Friday, April 03, 2026

TREEFORT MUSIC FEST 14 (2026)—DAY TWO (Thursday, March 26, 2026)

Started out the second day of Treefort Music Fest by baking a batch of “friendberry” cookies to deliver to the Press Lounge. From there I went to talk with the artists creating live murals in Julia Davis Park, then stopped at the Gene Harris Bandshell to listen to Deloyd Elze out of Jacksonville, Florida, whose guitar-driven tunes textured with electronic fuzz added spoken word to the mix to satisfying effect. He joked that competing with the loud sounds from the Main Stage was “kind of fun.”

  

Next stop was the Main Stage where I hooked up with Michael Hawley for Toronto-based The Beaches. Unabashedly sapphic and iridescent with raucous abandon, The Beaches rocked!! Like any gay guy with good sense I was hoping they would make me an honorary lesbian; but, even though they didn’t, I loved them anyway. Michael filmed performances of their 2022 non-album single "Grow Up Tomorrow" and “Did I Say Too Much” (from their 2025 album “No Hard Feelings”).

   

Idaho has the highest concentration of Basques in the U.S. so it made perfect sense for Northern Spain's Kokein to play Treefort Music Fest on their 25th anniversary tour celebrating their major presence in the Basque music scene. Founded in Eibar, Gipuzkoa in 1999, the band started out singing exclusively in Euskara and has stayed true to that choice ever since. Their appearance at Treefort had value added in that Kokein’s drummer Haritz Lete was able to visit with family members living in Boise.
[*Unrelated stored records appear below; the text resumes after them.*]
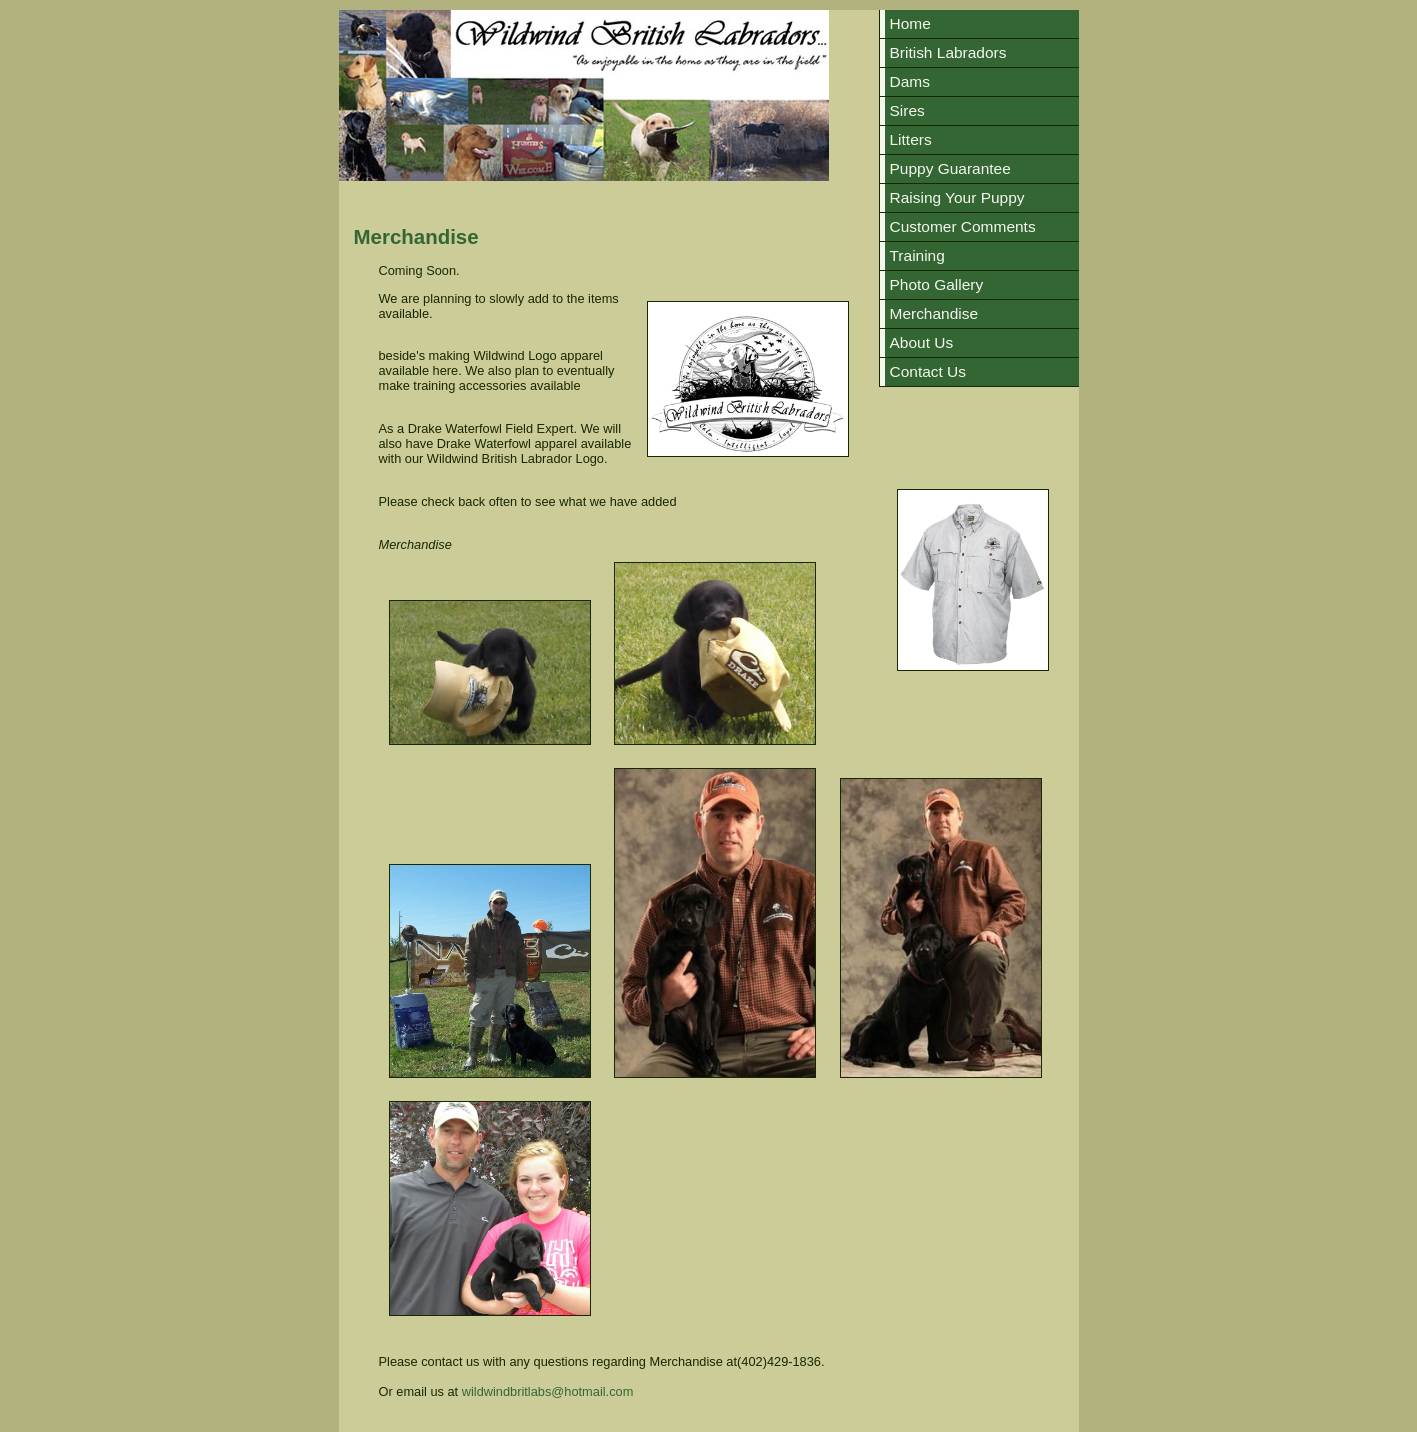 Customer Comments (963, 226)
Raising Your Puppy (957, 197)
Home (910, 23)
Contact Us (928, 371)
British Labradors (948, 52)
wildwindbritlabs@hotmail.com (548, 1391)
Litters (911, 139)
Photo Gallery (937, 284)
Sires (907, 110)
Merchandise (934, 313)
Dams (910, 81)
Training (917, 255)
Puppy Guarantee (950, 168)
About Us (922, 342) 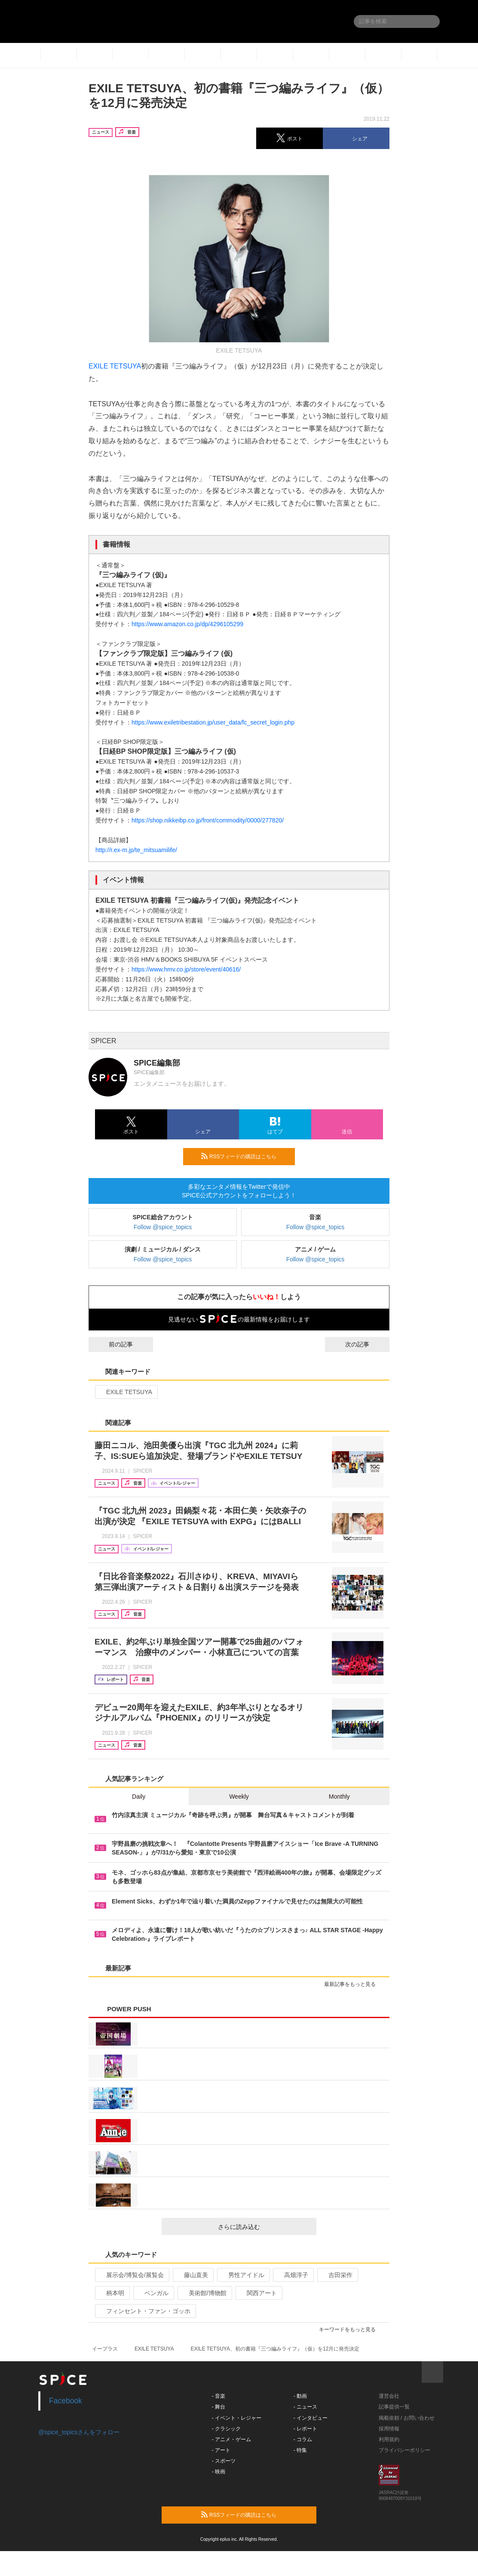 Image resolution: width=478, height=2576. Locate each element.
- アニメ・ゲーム (231, 2439)
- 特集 (300, 2450)
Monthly (339, 1796)
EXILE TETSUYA (115, 366)
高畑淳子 (292, 2275)
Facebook (65, 2400)
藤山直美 (192, 2275)
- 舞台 (218, 2407)
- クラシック (226, 2429)
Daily (138, 1796)
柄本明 (111, 2293)
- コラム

Here's Michael’s clip and mine of Kokein’s Basque Center blast. Michael wondered if "kokein" means what he thought it meant in Euskara, but it doesn’t. The Basque word for cocaine is “kokaina.”

   

Michael lingered at the Basque Center to hear Keddie’s Resort while I wandered off to the Cyclops stage to catch The Whips. Thrash-punkers Keddie's Resort—aka "Portland's Most Infamous Band"—performed "Cursed" and "Medical Love."

  

Hailing from Kansas City, Missouri, The Whips want to grow up together. Set forth on an impossible journey by a fateful middle school rhythm section bus ride, creating art together remains the singular constant for these four Kansas boys navigating the mercurial landscape of young adulthood. Emanating from the warmth of their 10x10 apartment bedroom studio, their songs sound like the type of late night talks with friends about life, love and loss that you never truly forget. Singing these songs with friends across the country, the Whips have felt less lonely in those lonesome feelings and figured out the only universal truth that actually exists—none of us are truly alone and we’re all going through it.

  

Michael then joined me at the Cyclops much like members of The Whips joined Wichita, Kansas funksters Rudy Love & The Encore onstage for a fabulous and joyful 13-minute jam where they switched instruments, riffed beats, and filmed each other. This felt like one of those rare spur-of-the-moment events that characterize Treefort.